Se le curvó un poco la boca y fue todavía más suave.
No se sabía si era a propósito o no, pero al poner el antiséptico, sus dedos largos rozaban de vez en cuando los de ella, dejándole ese calor insistente.
Solo eran tres o cinco minutos: limpiar, desinfectar y poner el apósito.
Pero Kiara sintió que el tiempo se estiraba.
Se le encendió la cara.
—Listo. —Joaquín retiró la mano y guardó todo—. Por ahora así queda.
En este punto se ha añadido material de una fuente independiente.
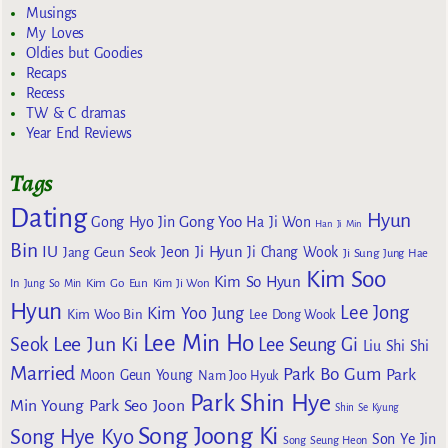
Musings
My Loves
Oldies but Goodies
Recaps
Recess
TW & C dramas
Year End Reviews
Tags
Dating
Hyun
Gong Yoo
Gong Hyo Jin
Ha Ji Won
Han Ji Min
Bin
IU
Jeon Ji Hyun
Jang Geun Seok
Ji Chang Wook
Ji Sung
Jung Hae
Kim Soo
Kim So Hyun
Kim Go Eun
In
Jung So Min
Kim Ji Won
Hyun
Lee Jong
Kim Yoo Jung
Kim Woo Bin
Lee Dong Wook
Lee Min Ho
Lee Jun Ki
Seok
Lee Seung Gi
Liu Shi Shi
Married
Park Bo Gum
Park
Moon Geun Young
Nam Joo Hyuk
Park Shin Hye
Min Young
Park Seo Joon
Shin Se Kyung
Song Joong Ki
Song Hye Kyo
Son Ye Jin
Song Seung Heon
Mañana te traigo más medicamento.
Kiara recuperó la mano.
—No hace falta, yo soy doctora.
Si necesitaba algo, ella misma podía prepararlo y atenderse.
—Tú eres la paciente. Pórtate bien. —Joaquín miró su mano—. Si se te vuelve a lastimar, se te va a inflamar y luego ni cómo lo explicas en tu casa.
Kiara pensó que tenía razón y no discutió.
Joaquín arrancó rumbo a la mansión Ibarra y, mientras manejaba, dijo:
—Por cierto, mi abuelo quiere verte.
Kiara iba con la cabeza baja, mirando la herida ya bien cubierta.
El apósito era rosa… y tenía una Kitty de caricatura.
¿Este hombre… era de esos gustos?
Vaya.
En eso escuchó lo que dijo.
Levantó la mirada; sus ojos claros se fueron al perfil de Joaquín.
—¿Perdón?
¿Su abuelo?
¿Quería verla a ella?
—Ellie salió adelante y se recuperó así de bien gracias a ti. —Joaquín explicó con voz grave—. Mi abuelo quiere agradecerte en persona.
Kiara iba a decir que no era necesario, pero él volvió a hablar, con ese tono relajado:
—Y además… las familias Ibarra y Carrasco siempre se han llevado bien, y existe ese compromiso de infancia. Ahora que regresaste a casa, mi abuelo también quiere verte… y platicar contigo de ese compromiso.